**Data**
*-*-*

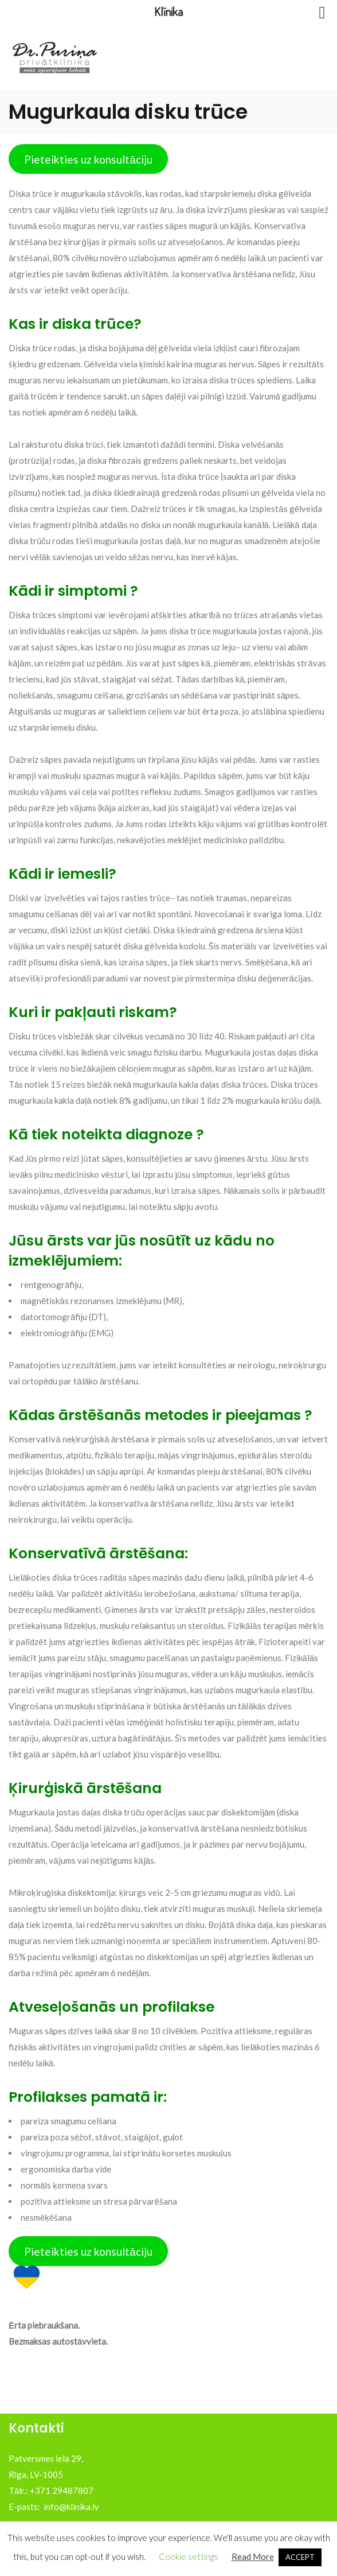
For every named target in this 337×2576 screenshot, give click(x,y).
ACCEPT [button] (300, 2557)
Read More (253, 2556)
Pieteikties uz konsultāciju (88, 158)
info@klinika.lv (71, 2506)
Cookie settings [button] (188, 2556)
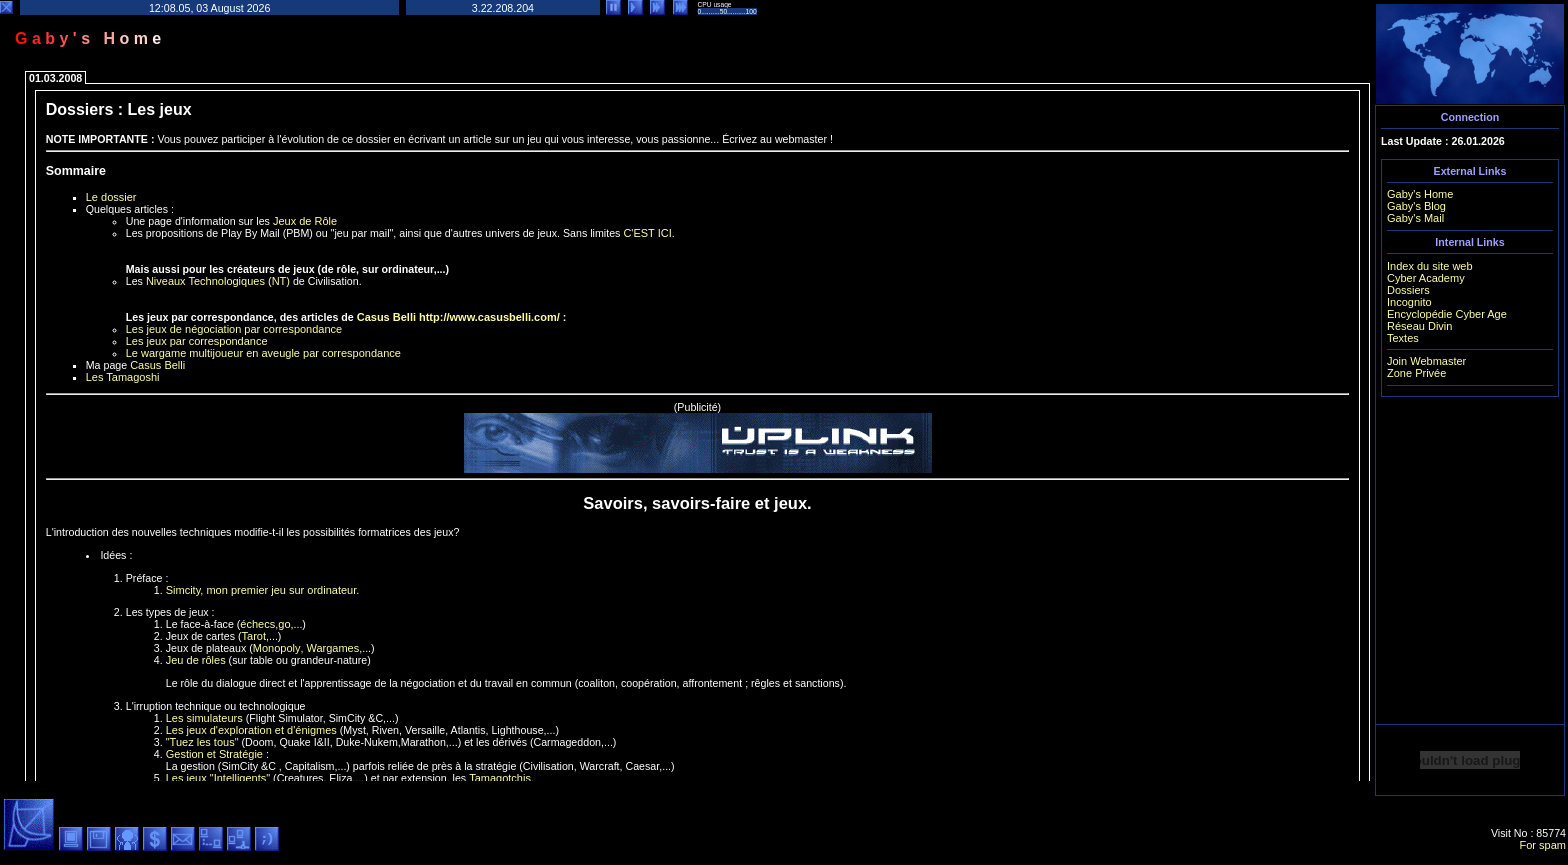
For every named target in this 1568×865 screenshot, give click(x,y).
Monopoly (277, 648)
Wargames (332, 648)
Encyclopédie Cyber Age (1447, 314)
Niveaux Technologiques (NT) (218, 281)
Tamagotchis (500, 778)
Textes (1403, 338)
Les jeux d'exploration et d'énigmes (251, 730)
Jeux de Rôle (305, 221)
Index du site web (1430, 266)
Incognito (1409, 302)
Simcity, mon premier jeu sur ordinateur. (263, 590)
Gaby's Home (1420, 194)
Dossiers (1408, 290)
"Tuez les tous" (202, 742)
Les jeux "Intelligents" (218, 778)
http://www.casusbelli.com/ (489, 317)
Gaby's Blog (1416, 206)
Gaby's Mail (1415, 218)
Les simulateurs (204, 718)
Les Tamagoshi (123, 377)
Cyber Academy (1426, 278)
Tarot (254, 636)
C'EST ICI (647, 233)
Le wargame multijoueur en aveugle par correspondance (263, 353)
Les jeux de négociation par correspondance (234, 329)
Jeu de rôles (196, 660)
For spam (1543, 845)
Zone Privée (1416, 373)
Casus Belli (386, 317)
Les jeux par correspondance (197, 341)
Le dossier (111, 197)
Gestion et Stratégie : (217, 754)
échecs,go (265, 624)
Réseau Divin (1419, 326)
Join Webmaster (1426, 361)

*-*-*

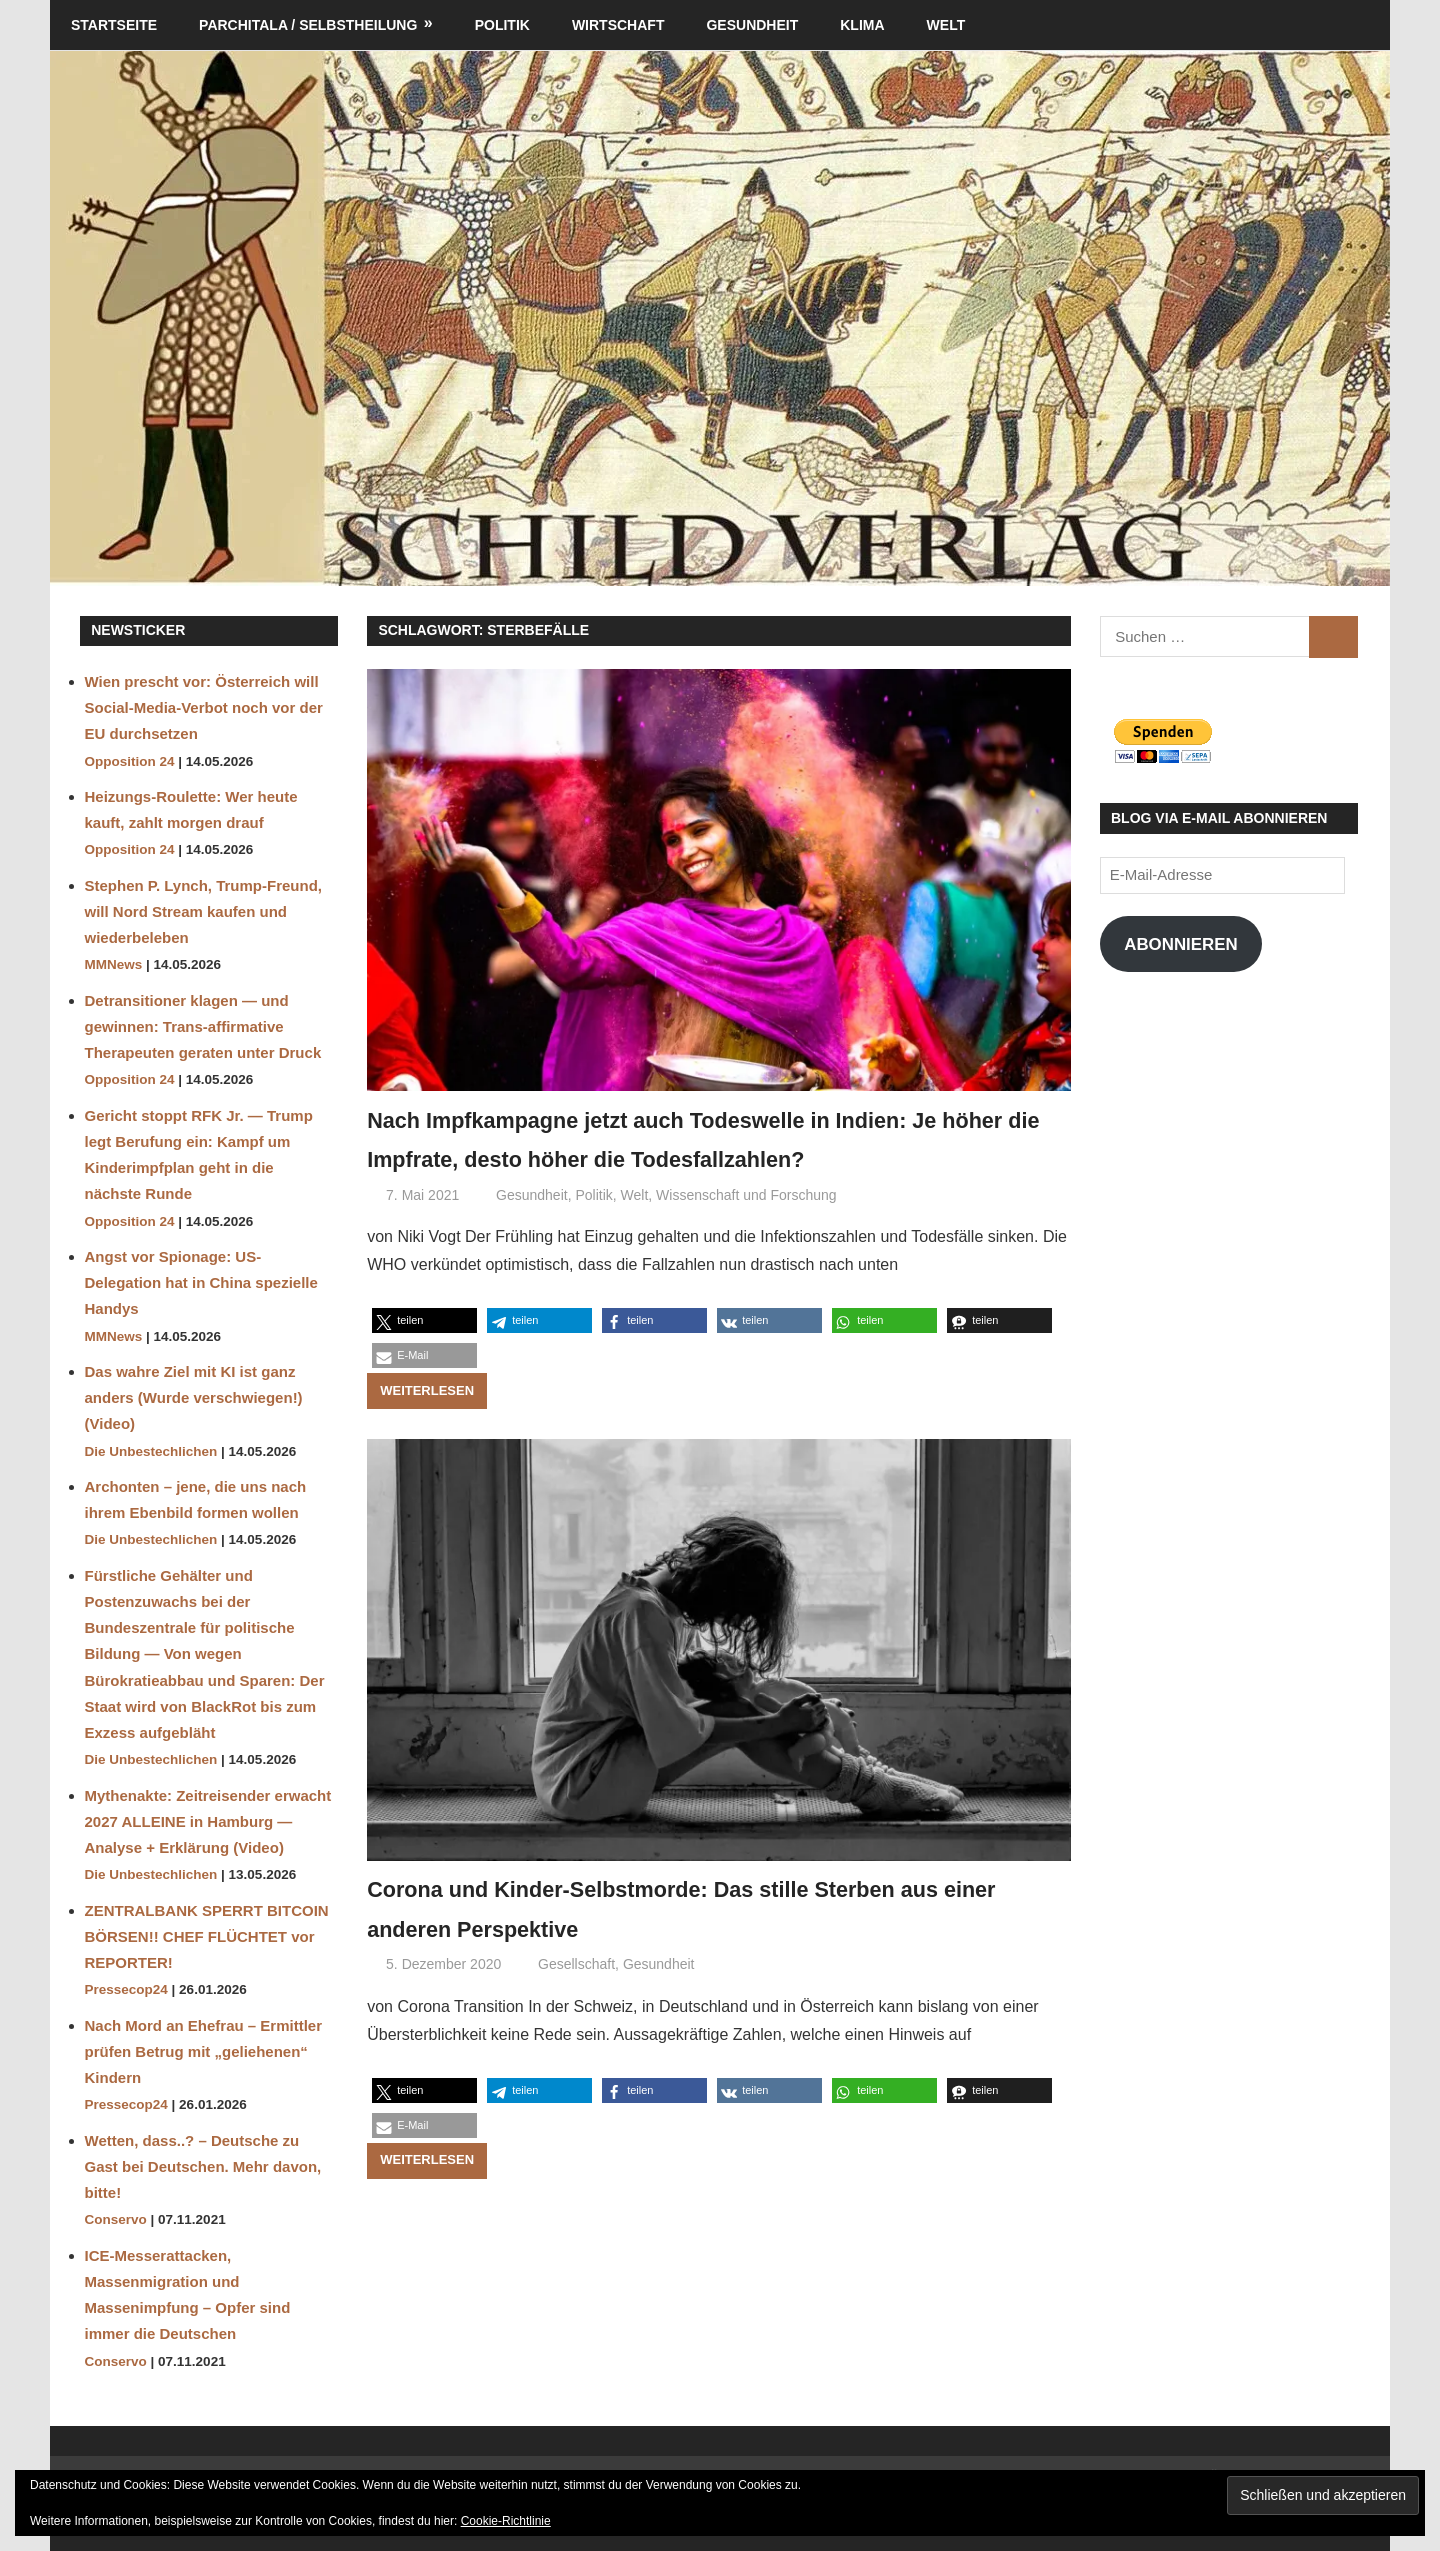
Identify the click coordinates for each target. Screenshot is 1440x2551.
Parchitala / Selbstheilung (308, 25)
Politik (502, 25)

*-*-*

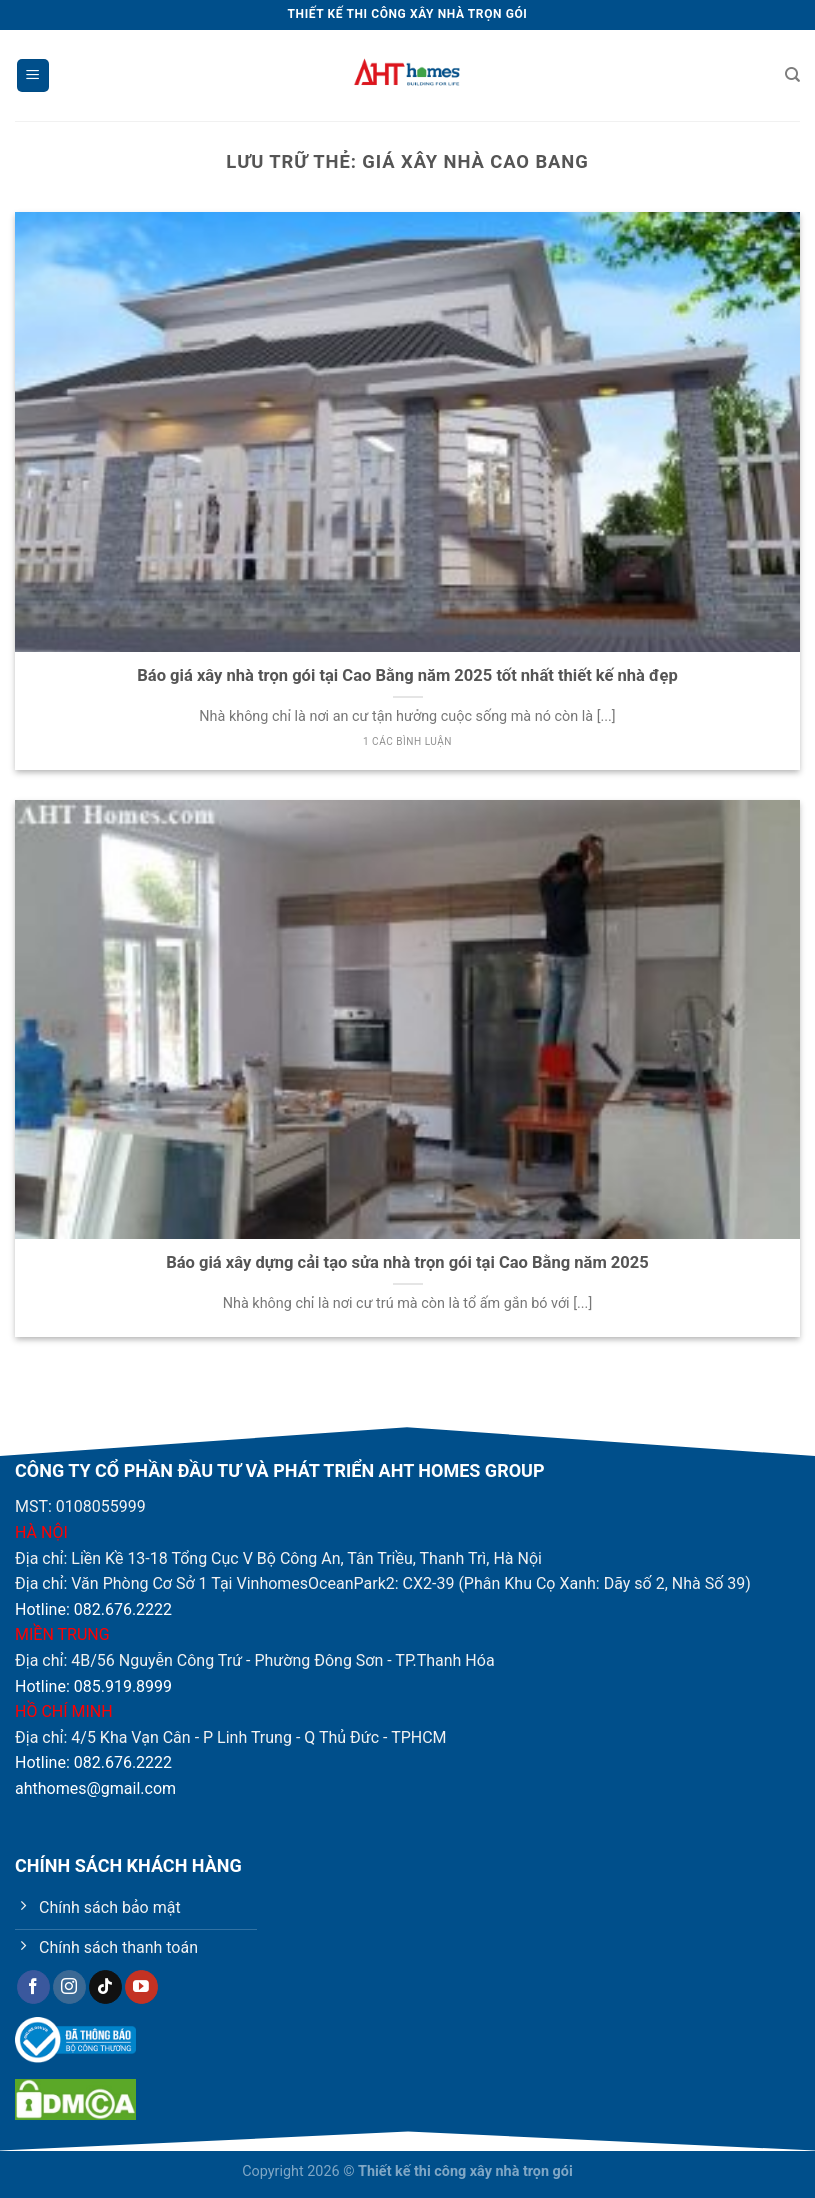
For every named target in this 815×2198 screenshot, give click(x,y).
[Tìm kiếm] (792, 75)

*-*-*

**What to do**
Everything from the line with "Casus Belli (386, 317)" through the line with "Join Webmaster (1426, 361)" should be written out exactly as it appears above, end lines included, and nothing outside that range.

**Completed exercise**
Casus Belli (386, 317)
Les jeux par correspondance (197, 341)
Le dossier (111, 197)
Gestion et Stratégie : (217, 754)
échecs,go (265, 624)
Réseau Divin (1419, 326)
Join Webmaster (1426, 361)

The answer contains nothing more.